B. Standard to Determine Disability

The Commissioner has established a five-step evaluation process to determine whether an individual is disabled as defined by the Social Security Act. 20 C.F.R. §§ 404.1520, 416.920. The Supreme Court has recognized the validity of this sequential evaluation process. Bowen v. Yuckert, 482 U.S. 137, 140-42 (1987). The five-step process is as follows:

First, the [Commissioner] considers whether the claimant is currently engaged in substantial gainful activity. If he is not, the [Commissioner] next considers whether the claimant has a “severe impairment” which significantly limits his physical or mental ability to do basic work activities. If the claimant suffers such an impairment, the third inquiry is
whether, based solely on medical evidence, the claimant has an impairment which is listed in Appendix 1 of the regulations. If the claimant has such an impairment, the [Commissioner] will consider him disabled without considering vocational factors such as age, education, and work experience; the [Commissioner] presumes that a claimant who is afflicted with a “listed” impairment is unable to perform substantial gainful activity. Assuming the claimant does not have a listed impairment, the fourth inquiry is whether, despite the claimant's severe impairment, he has the residual functional capacity to perform his past work. Finally, if the claimant is unable to perform his past work, the [Commissioner] then determines whether there is other work which the claimant could perform. Under the cases previously discussed,the claimant bears the burden of the proof as to the first four steps, while the [Commissioner] must prove the final one.
Berry v. Schweiker, 675 F.2d 464, 467 (2d Cir. 1982); accord McIntyre v. Colvin, 758 F.3d 146, 150 (2d Cir. 2014). “If at any step a finding of disability or non-disability can be made, the SSA will not review the claim further.” Barnhart v. Thompson, 540 U.S. 20, 24 (2003).

III. ANALYSIS

In support of remand, Plaintiff's brief offers two broad claims, each containing individual arguments. Plaintiff argues first that the ALJ erred in evaluating Plaintiff s symptomology. Dkt. No. 12, Pl.'s Mem. of Law, pp. 9-18. Second, she argues that the ALJ erred in evaluating medical opinions and that the RFC determination was not supported by substantial evidence. Id. at pp. 18-25. In response, Defendant submits that both the medical opinions and Plaintiff's subjective complaints were properly evaluated and that the ALJ's decision is supported by substantial evidence. Dkt. No. 16, Def.'s Mem. of Law, pp. 4-11. Having reviewed the record and considered the arguments of the parties, the Court concludes that remand is required to provide the ALJ an opportunity to more fully explain the determination that the Plaintiff is not disabled.

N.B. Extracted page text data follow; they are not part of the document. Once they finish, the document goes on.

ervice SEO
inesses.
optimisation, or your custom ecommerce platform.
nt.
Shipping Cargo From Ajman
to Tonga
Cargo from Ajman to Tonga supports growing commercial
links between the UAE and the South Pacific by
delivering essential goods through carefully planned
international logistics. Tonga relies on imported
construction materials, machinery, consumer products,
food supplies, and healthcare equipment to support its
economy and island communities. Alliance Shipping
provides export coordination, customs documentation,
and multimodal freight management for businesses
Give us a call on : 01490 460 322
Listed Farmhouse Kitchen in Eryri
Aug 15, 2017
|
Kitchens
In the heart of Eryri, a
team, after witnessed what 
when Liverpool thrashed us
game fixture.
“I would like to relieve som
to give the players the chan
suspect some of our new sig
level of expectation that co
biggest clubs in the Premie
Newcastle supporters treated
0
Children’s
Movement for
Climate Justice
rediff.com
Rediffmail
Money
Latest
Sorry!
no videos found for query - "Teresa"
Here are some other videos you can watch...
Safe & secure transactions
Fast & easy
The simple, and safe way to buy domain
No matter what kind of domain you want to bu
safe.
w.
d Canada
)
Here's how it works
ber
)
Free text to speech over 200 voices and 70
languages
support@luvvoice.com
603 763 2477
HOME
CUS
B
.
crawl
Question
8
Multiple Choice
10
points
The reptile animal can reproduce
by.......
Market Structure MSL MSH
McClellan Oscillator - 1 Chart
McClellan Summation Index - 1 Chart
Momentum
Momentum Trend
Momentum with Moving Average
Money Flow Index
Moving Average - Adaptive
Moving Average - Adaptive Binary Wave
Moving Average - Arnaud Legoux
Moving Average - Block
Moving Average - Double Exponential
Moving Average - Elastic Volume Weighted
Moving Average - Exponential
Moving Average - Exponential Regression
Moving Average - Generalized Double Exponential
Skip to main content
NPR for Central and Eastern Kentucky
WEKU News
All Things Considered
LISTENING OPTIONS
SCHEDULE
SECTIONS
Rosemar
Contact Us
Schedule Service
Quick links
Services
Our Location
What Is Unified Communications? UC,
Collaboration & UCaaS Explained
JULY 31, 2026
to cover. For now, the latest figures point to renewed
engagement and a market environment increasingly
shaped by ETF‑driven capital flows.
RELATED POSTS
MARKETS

In all cases the ALJ is required to provide rationale in the written decision sufficient to allow a reviewing court to conduct an adequate review of his findings. Hamedallah ex rel. E.B. v. Astrue, 876 F.Supp.2d 133, 142 (N.D.N.Y. 2012) (“A court ‘cannot . . . conduct a review that is both limited and meaningful if the ALJ does not state with sufficient clarity the legal rules being applied and the weight accorded the evidence considered.'”) (quoting Morgan on behalf of Morgan v. Chater, 913 F.Supp. 184, 188-89 (W.D.N.Y. 1996)); Booker v. Astrue, 2011 WL 3735808, at *5 (N.D.N.Y. Aug 24, 2011) (“The crucial factors in an ALJ's decision must be set forth in sufficient detail as to enable meaningful review by the court.”) (citing Ferraris v. Heckler, 728 F.2d 582, 587 (2d Cir. 1984)). “The ALJ must ‘build an accurate and logical bridge from the evidence to [the] conclusion to enable a meaningful review.'” Hickman ex rel. M.A.H. v. Astrue, 728 F.Supp.2d 168, 173 (N.D.N.Y. 2010) (quoting Steele v. Barnhart, 290 F.3d 936, 941 (7th Cir. 2002)). Here, remand is warranted because the ALJ's findings do not permit that meaningful review.

First, the ALJ found the consultative examination report of Dr. Gilbert Jenouri “generally persuasive,” in part because he “has program knowledge, had an opportunity to examine the claimant and his findings are consistent with the totality of the evidence.” Tr. at p. 24. She went on to note, however, that “Dr. Jenouri uses terms, which are not defined by this agency.” Id. No further explanation is offered and the terms the ALJ is referring to are not identified. The unexplained crediting of Dr. Jenouri's opinion, in part, based on his programmatic knowledge, while also noting that he used undefined terms raises questions for the Court regarding the propriety of the ALJ's consideration of this opinion.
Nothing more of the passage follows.